Kaseya says he didn’t pay for ransomware decryptor

Kaseya did not pay for the decryptor for the REvil ransomware distributed through the company. The company still doesn’t say how it got the decryptor, but denies that it paid for it.

The company writes this in an update on the recent ransomware attack. Hundreds of businesses worldwide were affected by the REvil ransomware, which was distributed through the msp software offered by Kaseya. Earlier this month, Kaseya received a decryptor from an unknown party that would allow customers to decrypt their systems affected by the ransomware. At the time, the company did not say how it got that tool.
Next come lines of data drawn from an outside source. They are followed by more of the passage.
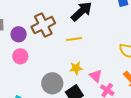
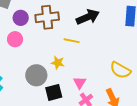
yellow star: (76, 68) -> (58, 63), moved

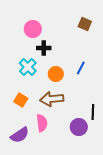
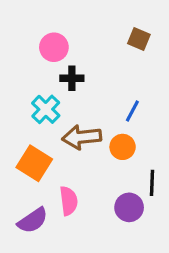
orange circle: (56, 74) -> (123, 147), moved
brown arrow: (52, 99) -> (82, 137), moved
orange square: (21, 100) -> (34, 163), size x1.5

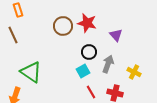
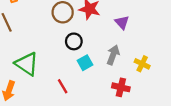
black circle: (89, 52) -> (74, 41), moved
red line: (91, 92) -> (63, 86), moved

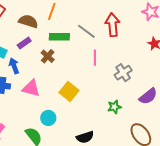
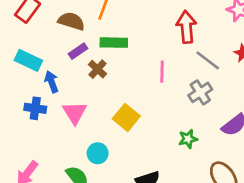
gray line: (86, 31) -> (208, 60), moved
purple rectangle: (24, 43) -> (78, 51), moved
pink triangle: (31, 88) -> (75, 113), turned 42

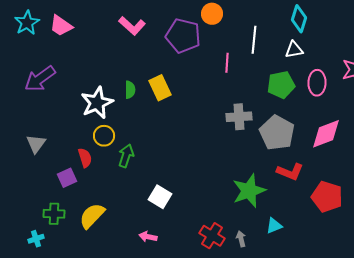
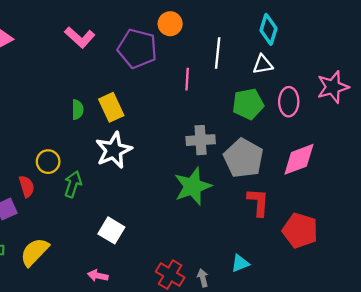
white star: (97, 103) -> (114, 150), moved
red L-shape: (290, 172) -> (258, 202), turned -108
green star: (249, 191) -> (193, 186), moved

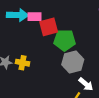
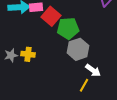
red square: (49, 27) -> (51, 16), turned -30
Due to Kaseya’s silence on the subject, many people believed that the company paid for the decryptor. “We’ve learned that our silence around paying the ransom could potentially trigger new ransomware attacks,” Kaseya said. “That’s not our goal.” The company says it has spoken to experts about paying the ransom, but after those talks decided not to negotiate with the hackers. “That’s why we say in no uncertain terms that Kaseya did not pay the ransom,” the company said. It adds that this has not happened directly or indirectly through, for example, a third party.

It remains unclear how Kaseya got the decryptor. The attack was unique in that the criminals behind REvil did not demand a ransom from each company individually, but one price for a common decryptor. The decryptor that Kaseya now has is “100 percent effective” according to the company. Kaseya gives the decryptor to customers, but does not make it publicly available.